President Trump on Friday derided former National Security Advisor John Bolton after his onetime aide acknowledged mishandling a classified national defense document.
Bolton entered a guilty plea earlier in the day during a hearing in US District Court in Greenbelt, Maryland, admitting to one count of unauthorized possession of a national defense document.
Under the terms of the plea deal, prosecutors are expected to drop the other 17 counts against him at sentencing.
The plea quickly drew a reaction from Trump, who has remained sharply at odds with Bolton over foreign policy and the former adviser’s scathing memoir since their high-profile split in 2019.
“John Bolton, a very dumb, unbalanced, and unskilled former representative of the United States of America, just pleads guilty!” Trump wrote late Friday in a post on Truth Social.
“He is a terrible person, a lunatic who only wanted to start trouble and wars, and who was a needless pusher of death and destruction wherever he went. Hopefully, he will be dealt with harshly!”
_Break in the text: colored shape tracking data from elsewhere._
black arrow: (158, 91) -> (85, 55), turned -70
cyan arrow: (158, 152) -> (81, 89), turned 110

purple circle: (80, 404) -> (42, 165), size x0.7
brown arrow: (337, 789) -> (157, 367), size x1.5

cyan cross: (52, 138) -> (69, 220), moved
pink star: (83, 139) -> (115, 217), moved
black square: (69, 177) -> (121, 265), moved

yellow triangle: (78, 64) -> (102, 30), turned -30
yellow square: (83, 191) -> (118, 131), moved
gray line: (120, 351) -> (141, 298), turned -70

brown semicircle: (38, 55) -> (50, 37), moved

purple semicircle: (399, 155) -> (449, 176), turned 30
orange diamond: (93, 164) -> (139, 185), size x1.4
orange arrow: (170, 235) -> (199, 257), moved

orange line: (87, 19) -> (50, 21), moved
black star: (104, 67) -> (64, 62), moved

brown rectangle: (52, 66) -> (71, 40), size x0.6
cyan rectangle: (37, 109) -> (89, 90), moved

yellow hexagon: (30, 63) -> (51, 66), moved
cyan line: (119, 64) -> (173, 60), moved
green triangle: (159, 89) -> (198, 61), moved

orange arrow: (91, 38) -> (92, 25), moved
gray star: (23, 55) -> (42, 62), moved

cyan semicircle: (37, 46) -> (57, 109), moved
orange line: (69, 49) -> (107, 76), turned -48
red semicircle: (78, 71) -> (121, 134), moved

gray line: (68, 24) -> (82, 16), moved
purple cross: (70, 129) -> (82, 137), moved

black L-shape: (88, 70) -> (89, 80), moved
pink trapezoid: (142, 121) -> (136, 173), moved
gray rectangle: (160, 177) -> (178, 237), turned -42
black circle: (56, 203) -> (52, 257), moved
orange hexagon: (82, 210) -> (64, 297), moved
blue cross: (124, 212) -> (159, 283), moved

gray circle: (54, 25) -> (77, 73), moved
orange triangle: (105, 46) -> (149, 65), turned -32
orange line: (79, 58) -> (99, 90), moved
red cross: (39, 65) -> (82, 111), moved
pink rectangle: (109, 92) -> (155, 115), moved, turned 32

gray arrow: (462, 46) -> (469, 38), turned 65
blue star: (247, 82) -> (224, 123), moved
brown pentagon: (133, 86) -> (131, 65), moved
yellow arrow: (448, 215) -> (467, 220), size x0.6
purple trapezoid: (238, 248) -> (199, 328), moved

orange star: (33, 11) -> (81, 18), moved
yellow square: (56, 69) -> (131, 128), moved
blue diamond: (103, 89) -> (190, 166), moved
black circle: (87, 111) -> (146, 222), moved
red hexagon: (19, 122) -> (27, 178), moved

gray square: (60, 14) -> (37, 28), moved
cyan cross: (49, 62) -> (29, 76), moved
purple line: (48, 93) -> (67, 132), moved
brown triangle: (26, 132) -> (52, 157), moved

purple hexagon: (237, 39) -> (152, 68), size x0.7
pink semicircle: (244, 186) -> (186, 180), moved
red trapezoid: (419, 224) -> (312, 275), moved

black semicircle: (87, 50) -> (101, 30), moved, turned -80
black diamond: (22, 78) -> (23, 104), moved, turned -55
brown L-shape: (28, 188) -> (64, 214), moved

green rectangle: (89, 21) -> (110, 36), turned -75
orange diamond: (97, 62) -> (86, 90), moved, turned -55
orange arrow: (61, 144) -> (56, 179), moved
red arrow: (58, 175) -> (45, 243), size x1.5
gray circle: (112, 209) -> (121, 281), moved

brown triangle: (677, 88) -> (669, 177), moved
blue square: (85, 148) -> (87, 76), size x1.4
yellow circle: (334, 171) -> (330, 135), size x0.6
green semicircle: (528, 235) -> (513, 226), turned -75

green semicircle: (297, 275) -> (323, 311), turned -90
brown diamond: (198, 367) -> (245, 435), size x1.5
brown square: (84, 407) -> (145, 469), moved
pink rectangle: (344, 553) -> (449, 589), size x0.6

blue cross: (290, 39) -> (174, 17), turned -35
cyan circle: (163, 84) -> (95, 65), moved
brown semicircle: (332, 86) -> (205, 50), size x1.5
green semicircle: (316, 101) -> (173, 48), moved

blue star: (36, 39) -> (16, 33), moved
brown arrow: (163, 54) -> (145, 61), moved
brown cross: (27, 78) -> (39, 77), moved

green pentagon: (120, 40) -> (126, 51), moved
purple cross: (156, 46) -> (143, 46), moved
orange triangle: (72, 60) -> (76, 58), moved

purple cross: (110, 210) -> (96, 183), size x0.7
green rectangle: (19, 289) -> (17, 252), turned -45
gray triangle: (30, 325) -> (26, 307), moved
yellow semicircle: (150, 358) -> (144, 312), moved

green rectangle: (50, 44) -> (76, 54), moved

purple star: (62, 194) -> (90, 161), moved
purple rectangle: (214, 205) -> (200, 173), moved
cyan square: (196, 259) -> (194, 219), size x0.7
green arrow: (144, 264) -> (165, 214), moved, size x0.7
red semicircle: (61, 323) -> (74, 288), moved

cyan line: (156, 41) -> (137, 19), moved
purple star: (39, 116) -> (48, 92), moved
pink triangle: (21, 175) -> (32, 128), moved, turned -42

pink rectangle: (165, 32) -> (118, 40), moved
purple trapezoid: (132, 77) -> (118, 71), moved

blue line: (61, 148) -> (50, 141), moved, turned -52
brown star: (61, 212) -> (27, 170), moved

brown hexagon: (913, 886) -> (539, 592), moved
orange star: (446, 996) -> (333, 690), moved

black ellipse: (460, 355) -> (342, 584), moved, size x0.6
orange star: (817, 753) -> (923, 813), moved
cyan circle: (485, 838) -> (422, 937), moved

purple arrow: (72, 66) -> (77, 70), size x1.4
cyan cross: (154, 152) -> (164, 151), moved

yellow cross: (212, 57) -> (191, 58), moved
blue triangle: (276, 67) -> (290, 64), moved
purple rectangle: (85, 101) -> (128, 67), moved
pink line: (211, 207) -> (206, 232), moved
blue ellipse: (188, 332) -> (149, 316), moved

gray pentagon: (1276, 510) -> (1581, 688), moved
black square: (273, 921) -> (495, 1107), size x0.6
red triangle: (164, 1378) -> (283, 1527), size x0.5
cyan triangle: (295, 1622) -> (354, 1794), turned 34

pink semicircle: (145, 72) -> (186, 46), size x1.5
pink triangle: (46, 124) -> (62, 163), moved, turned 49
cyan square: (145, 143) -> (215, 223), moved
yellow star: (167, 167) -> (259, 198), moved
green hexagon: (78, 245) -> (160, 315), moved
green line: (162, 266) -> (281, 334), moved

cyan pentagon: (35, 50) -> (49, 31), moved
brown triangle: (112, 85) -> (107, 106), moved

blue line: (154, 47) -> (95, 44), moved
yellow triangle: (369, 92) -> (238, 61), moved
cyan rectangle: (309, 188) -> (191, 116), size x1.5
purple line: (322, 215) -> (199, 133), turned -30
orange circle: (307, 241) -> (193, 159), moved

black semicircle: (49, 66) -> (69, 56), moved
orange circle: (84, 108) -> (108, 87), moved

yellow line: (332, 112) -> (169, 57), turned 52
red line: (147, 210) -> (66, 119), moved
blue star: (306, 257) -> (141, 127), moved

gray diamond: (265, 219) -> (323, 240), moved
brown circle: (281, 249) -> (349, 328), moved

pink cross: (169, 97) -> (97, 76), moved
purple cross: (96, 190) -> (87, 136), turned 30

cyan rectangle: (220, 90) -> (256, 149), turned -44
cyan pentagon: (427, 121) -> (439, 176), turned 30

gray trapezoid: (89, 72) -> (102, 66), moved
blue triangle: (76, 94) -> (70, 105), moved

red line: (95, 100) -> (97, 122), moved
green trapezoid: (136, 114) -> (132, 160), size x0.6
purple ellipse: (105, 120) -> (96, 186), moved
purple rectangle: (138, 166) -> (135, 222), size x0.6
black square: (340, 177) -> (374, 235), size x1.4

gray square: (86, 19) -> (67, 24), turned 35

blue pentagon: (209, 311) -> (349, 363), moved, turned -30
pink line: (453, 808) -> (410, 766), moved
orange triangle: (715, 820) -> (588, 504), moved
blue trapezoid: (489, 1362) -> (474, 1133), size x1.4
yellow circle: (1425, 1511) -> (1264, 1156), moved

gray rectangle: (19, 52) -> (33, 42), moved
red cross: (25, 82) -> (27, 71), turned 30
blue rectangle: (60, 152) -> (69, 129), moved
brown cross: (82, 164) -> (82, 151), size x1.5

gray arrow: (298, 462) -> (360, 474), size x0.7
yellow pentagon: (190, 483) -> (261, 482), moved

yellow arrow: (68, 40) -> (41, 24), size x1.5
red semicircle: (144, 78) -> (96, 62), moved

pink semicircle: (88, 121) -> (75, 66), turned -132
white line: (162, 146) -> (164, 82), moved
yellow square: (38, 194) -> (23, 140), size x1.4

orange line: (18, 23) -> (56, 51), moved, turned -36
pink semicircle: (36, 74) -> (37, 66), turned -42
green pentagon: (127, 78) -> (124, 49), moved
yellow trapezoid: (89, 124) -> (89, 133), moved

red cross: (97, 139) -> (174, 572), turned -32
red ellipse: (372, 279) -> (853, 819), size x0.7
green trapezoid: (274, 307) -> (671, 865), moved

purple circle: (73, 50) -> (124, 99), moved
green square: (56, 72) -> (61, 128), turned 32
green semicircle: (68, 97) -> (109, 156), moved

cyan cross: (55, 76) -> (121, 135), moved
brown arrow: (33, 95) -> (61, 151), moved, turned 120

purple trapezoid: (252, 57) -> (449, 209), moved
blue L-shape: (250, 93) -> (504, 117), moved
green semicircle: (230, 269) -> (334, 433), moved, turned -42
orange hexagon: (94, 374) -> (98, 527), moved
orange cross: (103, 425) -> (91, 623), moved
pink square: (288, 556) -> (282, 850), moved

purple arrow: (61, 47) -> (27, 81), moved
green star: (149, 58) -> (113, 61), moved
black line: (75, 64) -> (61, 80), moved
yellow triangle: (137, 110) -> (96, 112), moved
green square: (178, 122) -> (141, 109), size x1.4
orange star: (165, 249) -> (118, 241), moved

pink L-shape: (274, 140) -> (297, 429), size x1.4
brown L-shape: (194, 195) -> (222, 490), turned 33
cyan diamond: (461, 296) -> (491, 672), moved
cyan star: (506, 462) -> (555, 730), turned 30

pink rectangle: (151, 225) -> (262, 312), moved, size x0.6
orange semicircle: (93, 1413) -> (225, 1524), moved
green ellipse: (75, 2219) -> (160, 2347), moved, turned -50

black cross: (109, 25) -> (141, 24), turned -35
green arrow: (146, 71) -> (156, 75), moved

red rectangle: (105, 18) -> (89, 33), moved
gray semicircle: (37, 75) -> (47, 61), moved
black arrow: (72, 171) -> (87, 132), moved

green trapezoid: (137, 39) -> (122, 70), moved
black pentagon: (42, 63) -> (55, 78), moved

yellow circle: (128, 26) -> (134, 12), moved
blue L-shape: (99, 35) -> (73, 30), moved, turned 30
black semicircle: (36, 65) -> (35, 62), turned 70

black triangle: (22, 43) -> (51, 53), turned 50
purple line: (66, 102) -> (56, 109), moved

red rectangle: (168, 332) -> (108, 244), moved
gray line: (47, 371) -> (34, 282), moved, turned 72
Bolton, 77, is set to be sentenced on Oct. 28. As part of the agreement, he faces a $2.25 million fine, as much as five years in prison, three years of supervised release and up to 100 hours of community service. He will also forfeit his federal pension.
Attorneys for Bolton have said they are hoping he will be spared prison time.
According to prosecutors, Bolton unlawfully kept classified national defense information after leaving government service, including documents classified as top secret.
Authorities alleged he kept more than 1,000 pages of notes detailing his day-to-day activities as national security advisor and shared portions of that material with two family members using a personal email account.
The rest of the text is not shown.